For the second day of competition at the 20th Commonwealth Games, I took a trip to Scotstoun for some world-class squash action. Squash is not yet an Olympic sport – that makes the Commonwealth Games, along with the World Open (effectively the sport’s world championships), the most high-profile squash event going.
After a very pleasant walk down from Scotstounhill station, with a smattering of jovial volunteers showing me the way to go, I found a seat at Scotstoun Sports Complex and got set for four hours of utterly engrossing sport.
First up were New Zealander Joelle King and Joshna Chinappa from India in the women’s singles. Despite a good fight from the Indian player against her more highly ranked opponent, King came through in the end to win by three games to one. As the underdog, the crowd got right behind Chinappa, with one particularly enthusiastic spectator’s cries of “come on Chinappa!” heard pretty much on every point as the match reached its conclusion. Despite the Glasgow masses being with her opponent, King, the 3rd seed, triumphed 11-3 11-8 8-11 11-5.

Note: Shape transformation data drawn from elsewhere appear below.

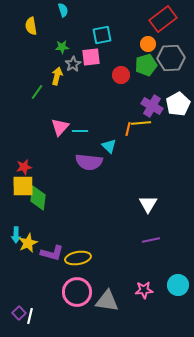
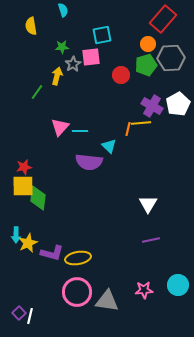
red rectangle: rotated 12 degrees counterclockwise
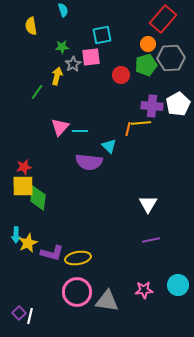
purple cross: rotated 25 degrees counterclockwise
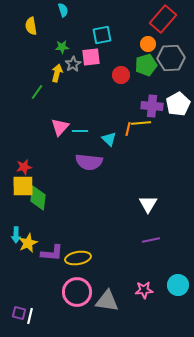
yellow arrow: moved 3 px up
cyan triangle: moved 7 px up
purple L-shape: rotated 10 degrees counterclockwise
purple square: rotated 32 degrees counterclockwise
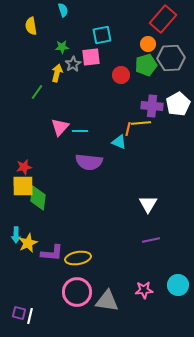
cyan triangle: moved 10 px right, 3 px down; rotated 21 degrees counterclockwise
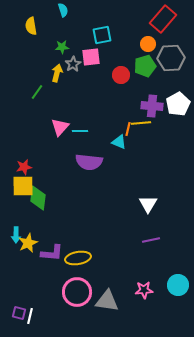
green pentagon: moved 1 px left, 1 px down
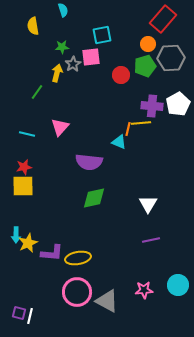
yellow semicircle: moved 2 px right
cyan line: moved 53 px left, 3 px down; rotated 14 degrees clockwise
green diamond: moved 56 px right; rotated 70 degrees clockwise
gray triangle: rotated 20 degrees clockwise
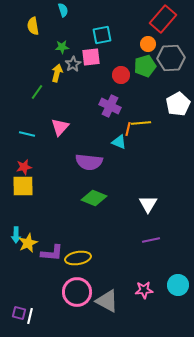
purple cross: moved 42 px left; rotated 20 degrees clockwise
green diamond: rotated 35 degrees clockwise
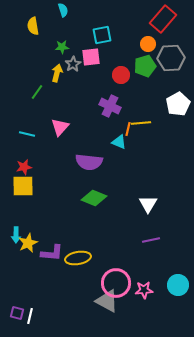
pink circle: moved 39 px right, 9 px up
purple square: moved 2 px left
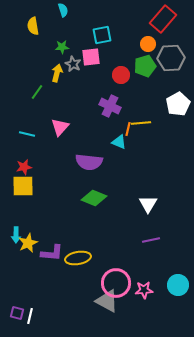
gray star: rotated 14 degrees counterclockwise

Up next it was Megan Craig, again from New Zealand, playing world number 1 Nicol David of Malaysia. David had been top of the rankings for 99 weeks and it showed as she clinically dispatched of 21-year-old Craig in three games, with the Malaysian displaying some magnificent touches. David won through 11-7 11-6 11-5, and she was the first of two number one seeds playing that afternoon.
The second came in the third match of the day in the form of Englishman and reigning World Open Champion Nick Matthew. His opponent was Scottish number 1 and occasional reader of this blog, Munlochy’s Alan Clyne. Bizarrely, it was both players’ birthday so they both got a raucous “happy birthday” shout from the crowd before proceedings began. This match was undoubtedly the main event for the 2,000 or so people seated round the show court, the Scottish crowd being particularly enamoured with the game of squash after Clyne’s incredible two hour slog the night before to come through and beat India’s Harinder Pal Sandhu.
In the first two games, Matthew was utterly clinical against his Scottish opponent and despite some fantastically partisan home support, the Englishman won 11-4 and 11-5 respectively. In the third game, Clyne, the number 9 seed, really came into the match, grittily pulling a 4-10 deficit back to 8-10 despite every point being the match ball, before Matthew eventually clinched victory 11-8.
It was another fantastic match and the crowd acknowledged both players well at the close, with Alan giving out a few autographs to some appreciative young squash fans as he and coach Roger Flynn dissected the match in its immediate aftermath.
The final match saw Clyne’s fellow Invernesian Greg Lobban play Australian number 5 seed Cameron Pilley. The announcer gave the crowd the lovely pre match stat that Pilley had the fastest hit of any man on the PSA World Tour, clocking 176mph. Lobban, the Scottish number 2 and 16th seed, seemed to have the measure of his Aussie opponent in the opening few points but Pilley pulled away to take the first game 11-6.
The following game saw Pilley demonstrate his class winning 11-4. In the third, again the young Scot seemed to have the measure of his opponent initially but the more experienced Pilley again fought back and won through 11-6. I did like the fact that at one point, when Lobban threw his racket onto the court floor out of frustration with himself, he was instantly given a conduct warning. Squash umpires do not take that kind of thing lightly, it would appear, unlike their tennis-officiating cousins sometimes do.
With the end of Lobban v Pilley came the end of a great 4 hours of sport. Squash is strangely mesmerising, the long rallies raising the tension as you wonder which player is going to break the other down or find that impossible angle, as Matthew and David managed on a few occasions, and take the point away. What is particularly unclear to me, after yesterday’s wonderful action, is why squash is not an Olympic sport.
The arguments for it being one are easy. A squash Olympic gold medal would be the pinnacle of achievement in the sport. Squash lends itself easily to spectating, both live and on television. And, more fundamentally, despite being a complete novice who understands only about 60% of the rules, squash is utterly gripping and clearly requires supreme fitness and mental strength which any knowledgable sporting crowd respects. What more do the IOC need, I ask you. Squash’s next shot at being an Olympic sport comes in 2024 – it absolutely deserves to be on the list.
As for me, it’s the Rugby Sevens medal matches tomorrow evening at Ibrox. To go into that stadium with an entirely friendly crowd in attendance will be quite something.